Исторические портреты (Петр I, Иоанн Грозный, В.И. Ленин) - Страница 48
Если вдуматься, то даже в период острых разногласий, вызванных мирными переговорами с Германией, позиции Ленина были куда более радикальными, куда более «левыми», чем позиции так называемых «левых коммунистов». Лозунг «защиты отечества» – часто вполне дежурная вещь, и даже самая острая пропаганда того, что «лучше умереть стоя, чем жить на коленях», не требует от человека ни какого-то особого мужества, ни особой решимости. Больше того, лозунги подобного рода куда чаще провозглашаются из-за элементарного отсутствия гражданского мужества, из простой боязни быть обвиненным в недостатке смелости и патриотизма. Поэтому весной 1918 открытое требование (не то что позорного – прямо похабного – выражаясь словами самого Ленина) мира означало собой значительно больший радикализм, нежели радикализм самых воинствующих сторонников войны. Своеобразным критерием здесь может служить опасность политической смерти: публичное требование «р-р-революционной» войны в условиях на глазах развертывающейся агрессии никогда не сопрягается с риском потери политических очков, самое худшее, что может случиться здесь, – это игра вничью. Безоговорочная же капитуляция перед вконец зарвавшимся супостатом (особенно если в твоем прошлом еще не забытое обвинение в платном сотрудничестве с врагом) вполне способно обернуться не только гражданским самоубийством, но и прямым линчеванием
Но обратим внимание еще на одно парадоксальное обстоятельство: на своих, как правило, крайне левых позициях Ленин в самые решительные, поворотные моменты истории русской революции оказывался в меньшинстве. Это обстоятельство поистине парадоксально. Ведь если личные позиции политического лидера не опираются на поддержку большинства (или достаточно большой группы, способной организационным маневром обеспечить требуемое большинство), то устойчивость его как лидера может быть обеспечена либо подавляющим личным авторитетом, т е. подавляющим нравственным или интеллектуальным превосходством над всеми своими оппонентами, либо принадлежностью к политическому «центру», либо тем и другим одновременно.
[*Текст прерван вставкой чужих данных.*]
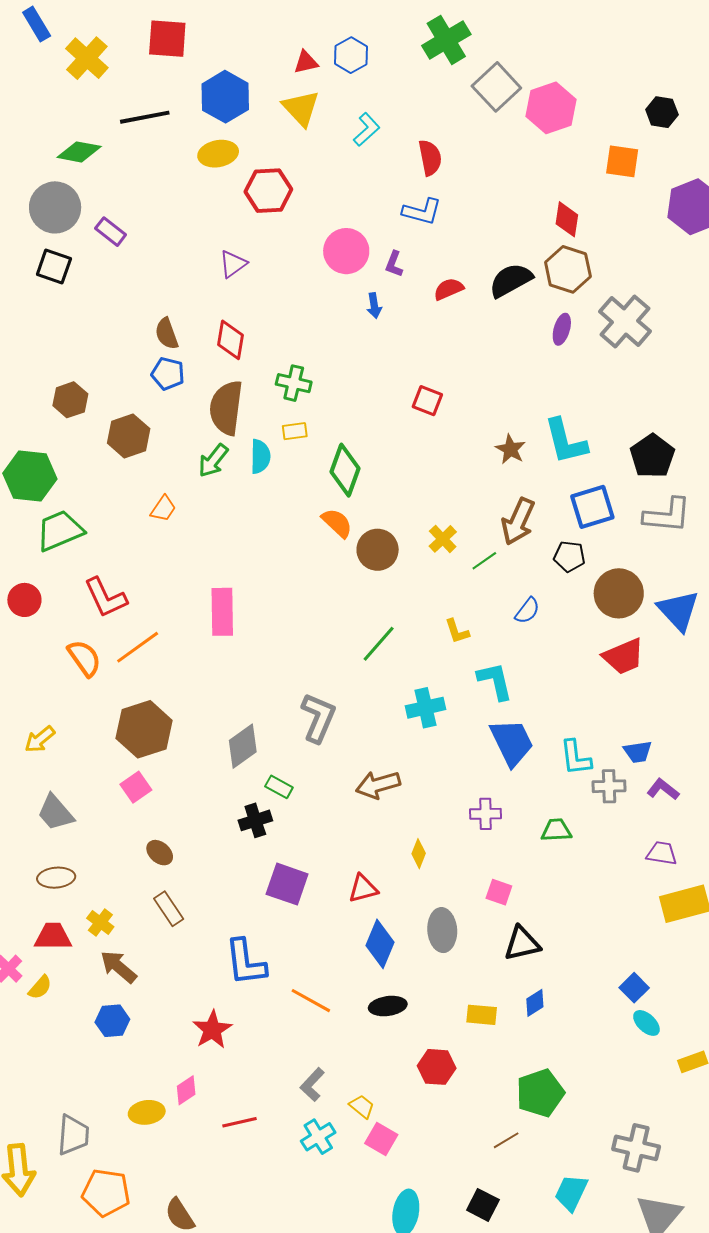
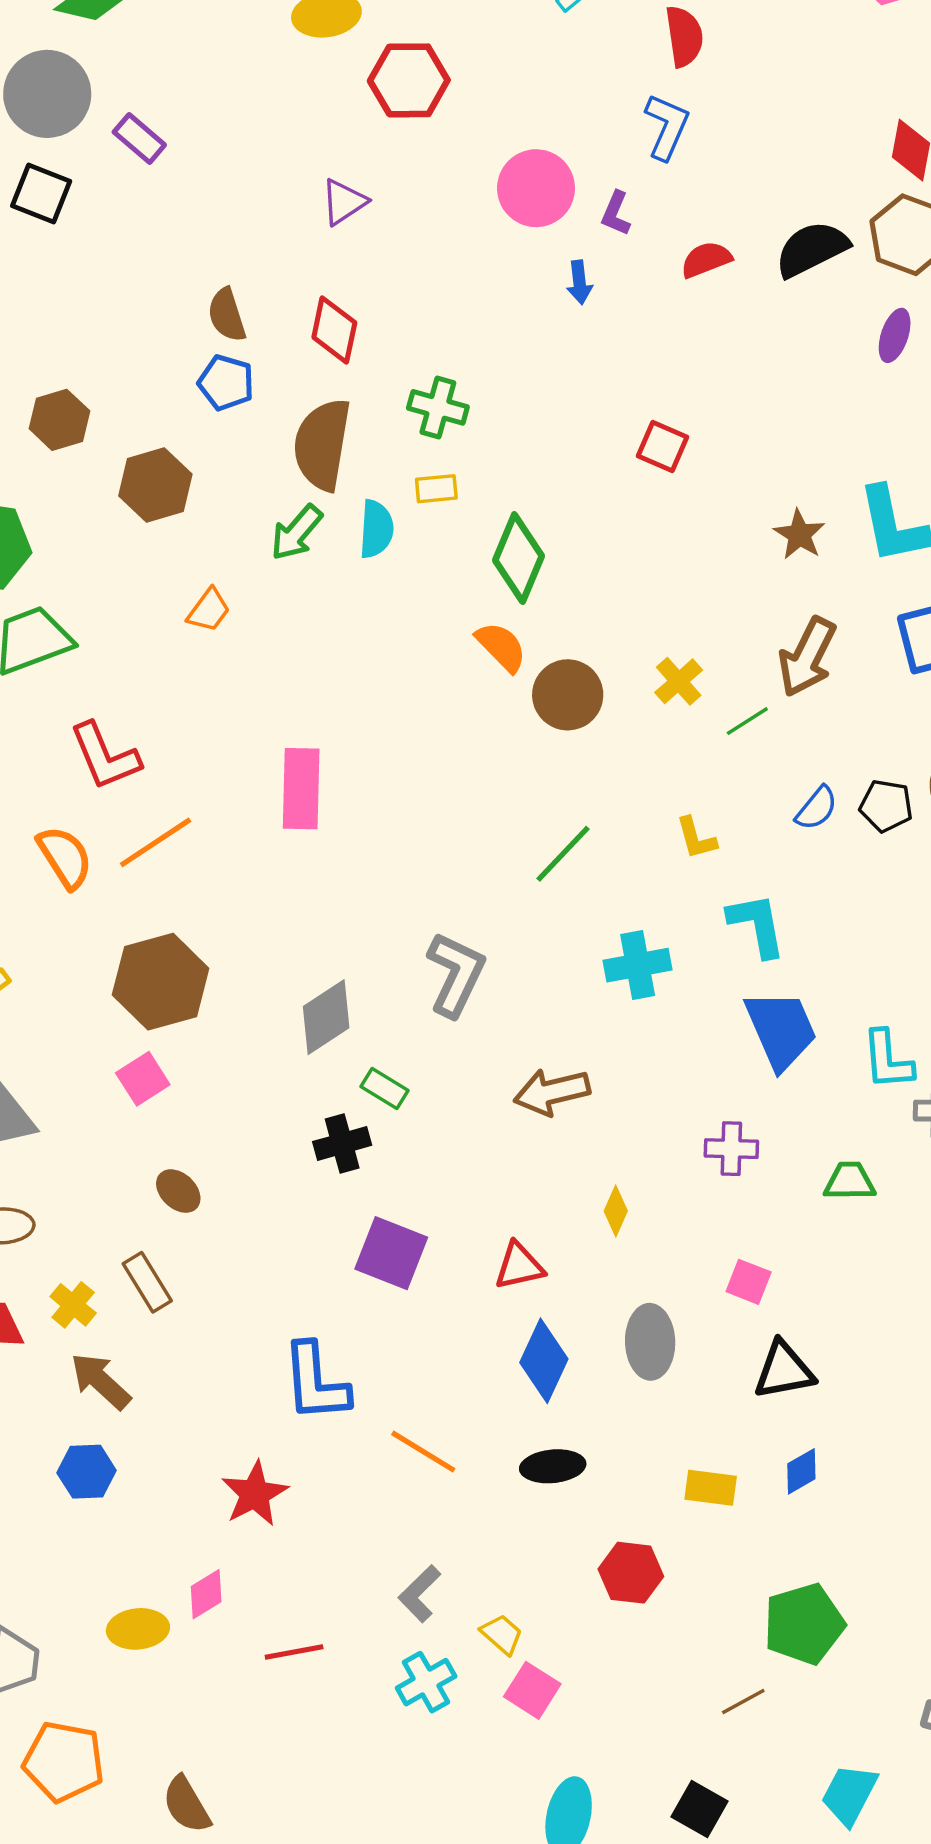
blue L-shape: (422, 212) -> (667, 127), turned -84
black pentagon: (569, 556) -> (886, 806), moved
brown rectangle: (169, 909) -> (147, 1282), moved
Между тем никакого заметного (и уж тем более подавляющего) нравственного или интеллектуального превосходства над своими товарищами по партии, как мы видели, не было, да и не могло быть; очевидная же принадлежность Ленина к одному из организационных полюсов, как правило, не находящему (во всяком случае вначале) поддержки большинства партийного руководства, делает не то что парадоксальным – откровенно загадочным и незыблемость ленинских позиций в ЦК и сохранение самого ЦК как коллектива единомышленников, не раздираемого центробежными процессами.
Впрочем, загадка остается загадкой лишь до тех пор, пока в стороне от рассмотрения остается такая тонкая материя, как социальная база партии. До сих пор речь шла только о партийной интеллигенции, и даже не о ней, а о количественно почти неуловимой ее части, что составляла круг высшего партийного руководства. Но, как и в любой армии, генералитет которой легко уподобляется нулю, не значащему самим собою решительно ничего, но при формировании порядка числа способному, как минимум, удесятерить его, партийный «генералитет» представляет из себя какую-то величину лишь до той поры, пока в его распоряжении находится сила, в известных условиях могущая быть брошенной на баррикады.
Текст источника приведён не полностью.